Key design principles:
- Token-efficient: Lightweight structured logs, batch processing, no real-time overhead
- User-in-control: High-confidence changes auto-apply; uncertain ones ask first
- Transparent: Every change is explained, nothing happens silently without explanation
- Self-contained: Manages its own memory, dashboard, proposals, and cron schedule
Three-Layer Architecture
Layer 1 — Passive Observation (near-zero token cost)
Every skill invocation → 1-line structured log entry
Abnormal outcomes (FAIL/SLOW) → detailed log with evidence
Layer 2 — Weekly Batch Analysis (isolated agent, ~5-15 min)
Read all accumulated logs
Run evaluation engine across 6 dimensions
Generate specific improvement proposals
Layer 3 — Targeted Modification (low frequency, high precision)
Confidence ≥ 90% → apply immediately, notify user
Confidence 70–89% → apply with [experimental] tag
Confidence 50–69% → write to proposals, ask user
Confidence < 50% → log as observation only
When This Skill Activates
Trigger 1 — After every skill use (automatic, passive):
When any skill finishes executing, immediately log the outcome using the format in references/usage_tracker.md. This is the most important layer — it costs almost nothing and feeds everything else.
Trigger 2 — On user request:
- "grow this skill" / "improve skill" / "optimize skill"
- "why did this fail" / "analyze this skill"
- "run skill analysis" / "check my skills"
- "skill health" / "skill dashboard"
Trigger 3 — On schedule (automatic, every Sunday 20:00):
An isolated agent runs batch_analyze.py and generate_report.py, applies high-confidence improvements, and sends you a summary.
Layer 1: Passive Observation
After any skill finishes (any outcome: OK, FAIL, PARTIAL, SLOW, SKIP), immediately write a structured log.
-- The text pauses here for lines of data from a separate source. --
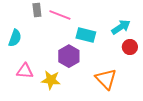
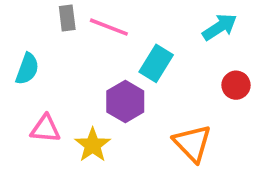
cyan arrow: (121, 27) -> (220, 27), moved
cyan rectangle: (86, 35) -> (156, 63), turned -72
yellow star: (51, 80) -> (93, 145), turned 30

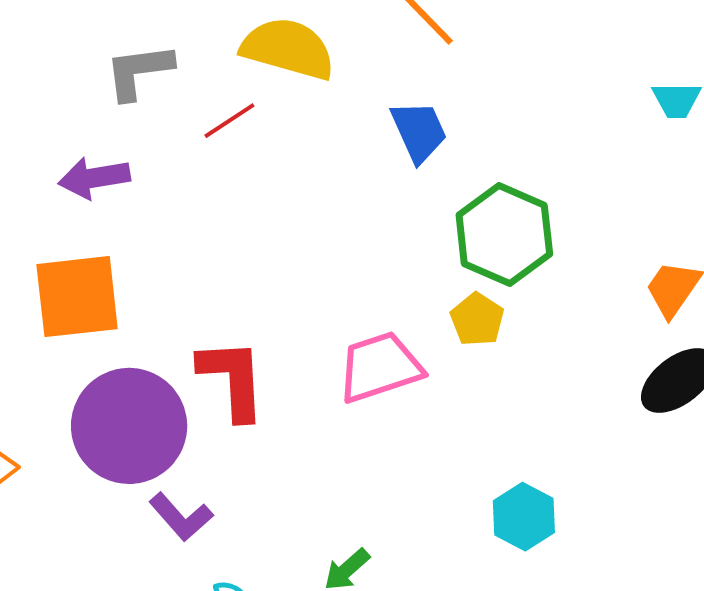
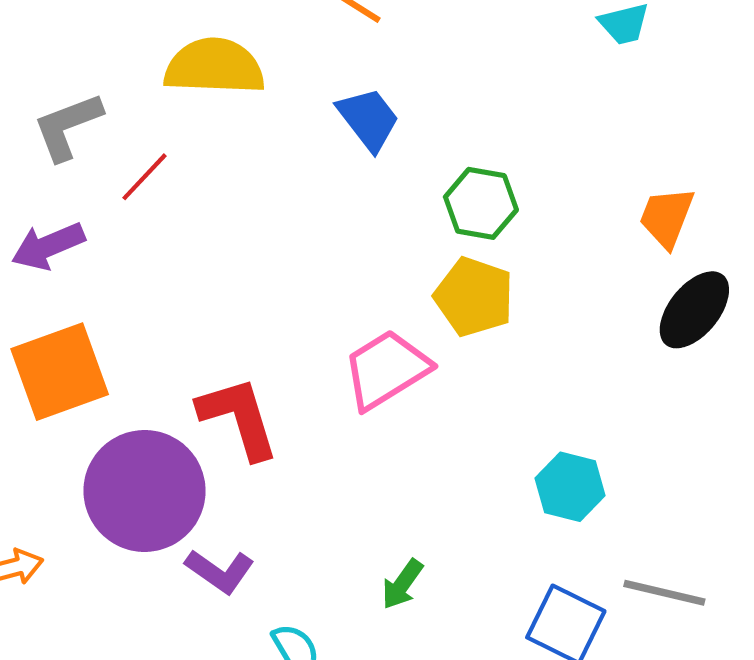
red line: (229, 121) -> (145, 177), moved
green hexagon: (504, 234) -> (481, 203), size x0.7
yellow pentagon: (477, 319) -> (474, 297), size x1.4

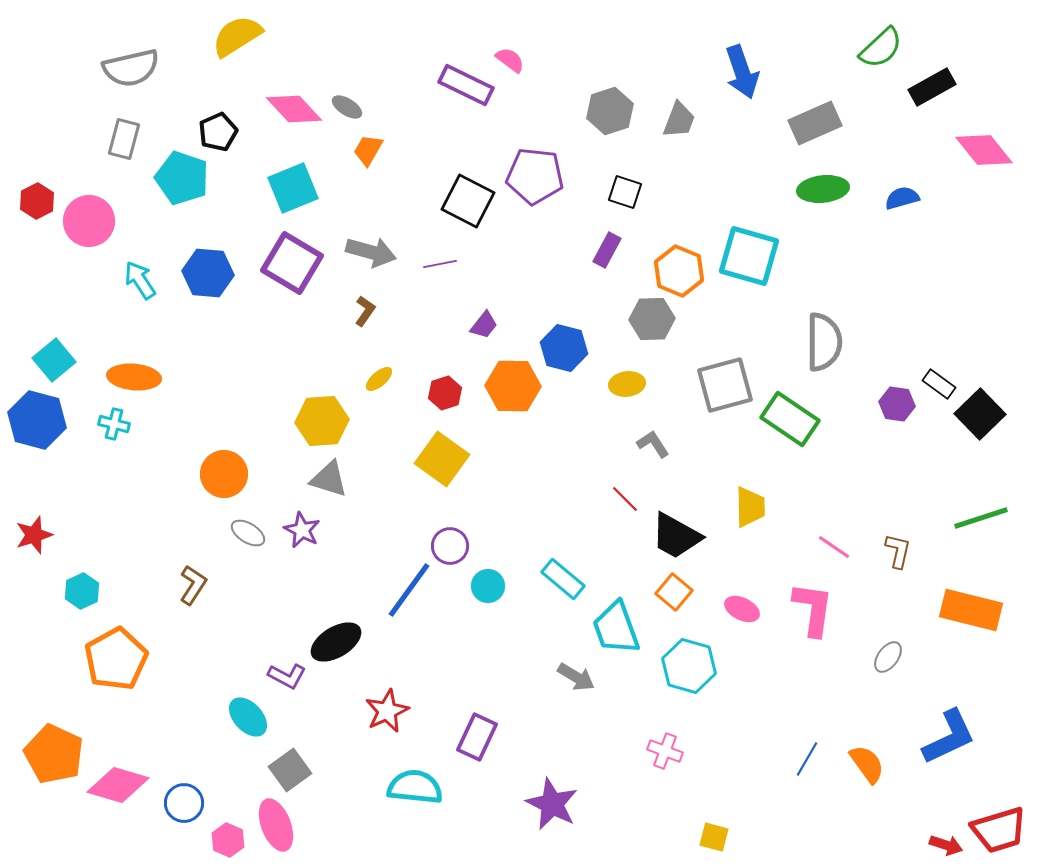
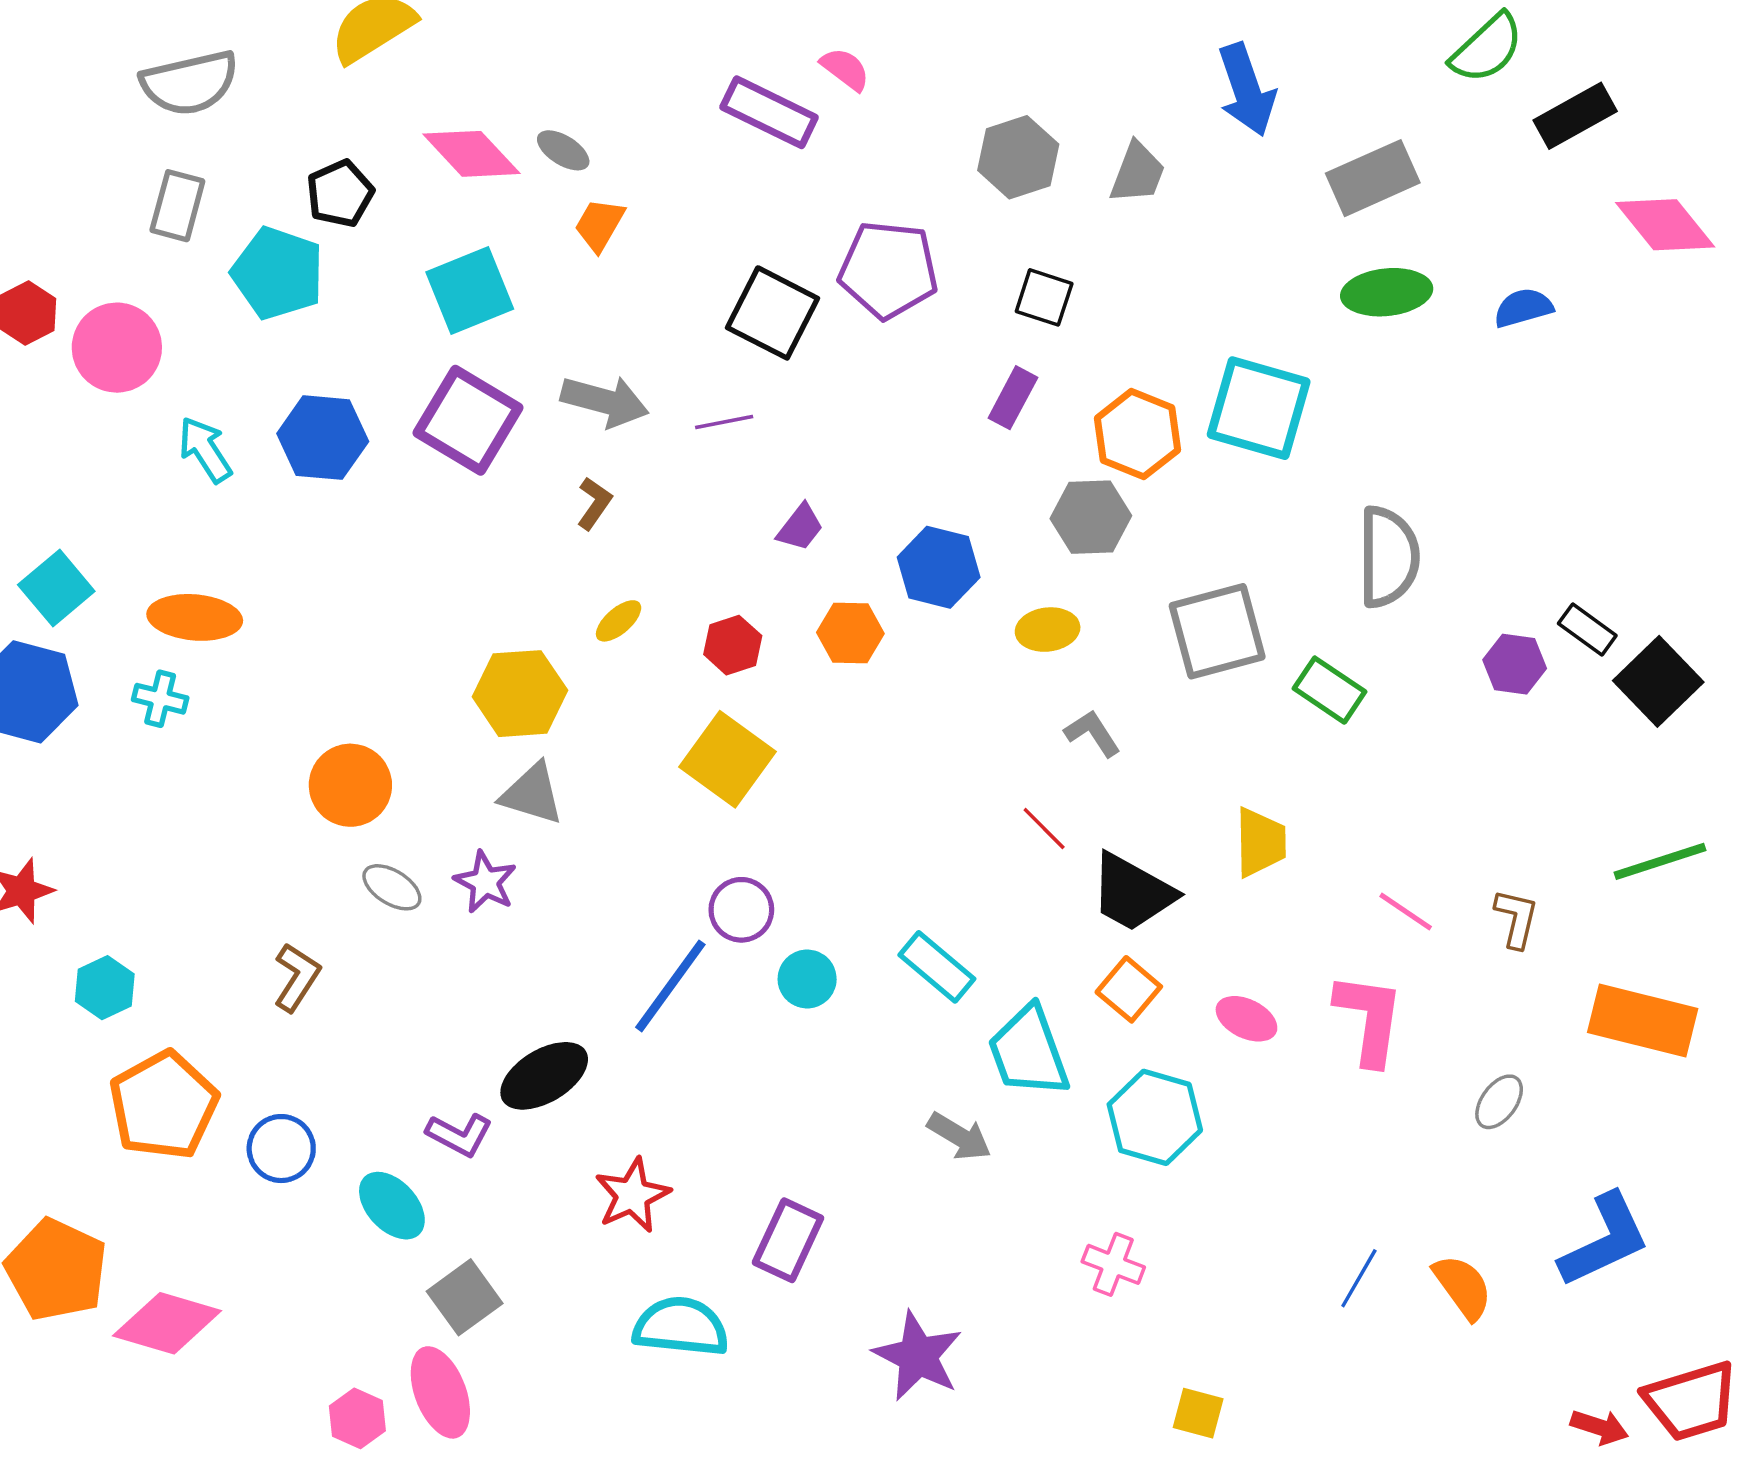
orange hexagon: (513, 386) -> (850, 633), size x0.7
green rectangle: (790, 419) -> (1330, 690), size x0.7
blue circle: (184, 803) -> (281, 1149), moved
Use log_insight.py or write directly to the skill's references/usage_log.md.
Log Entry Format
For OK outcomes with nothing notable (minimal tokens):
## YYYY-MM-DD HH:MM
Trigger: [trigger in ≤10 words]
Outcome: OK
Signal: [one-line finding or "No issues"]
For PARTIAL, FAIL, SLOW outcomes (always log all fields):
## YYYY-MM-DD HH:MM
### Trigger
[What the user asked for, ≤10 words]
### Outcome
OK | PARTIAL | FAIL | SLOW | SKIP
### Signal
[One specific phrase: what this tells us about the skill]
Examples:
- "Covered: standard use case works perfectly"
- "Missing: error handling for network timeouts"
- "Ambiguous: step 3 could be interpreted two ways"
- "Outdated: API version in skill doesn't match current"
### Evidence
[1-2 sentences. Quote or paraphrase exact output/error. Be specific.]
### Flags
[Comma-separated tags: [new_trigger] [missing_coverage] [confusing_step]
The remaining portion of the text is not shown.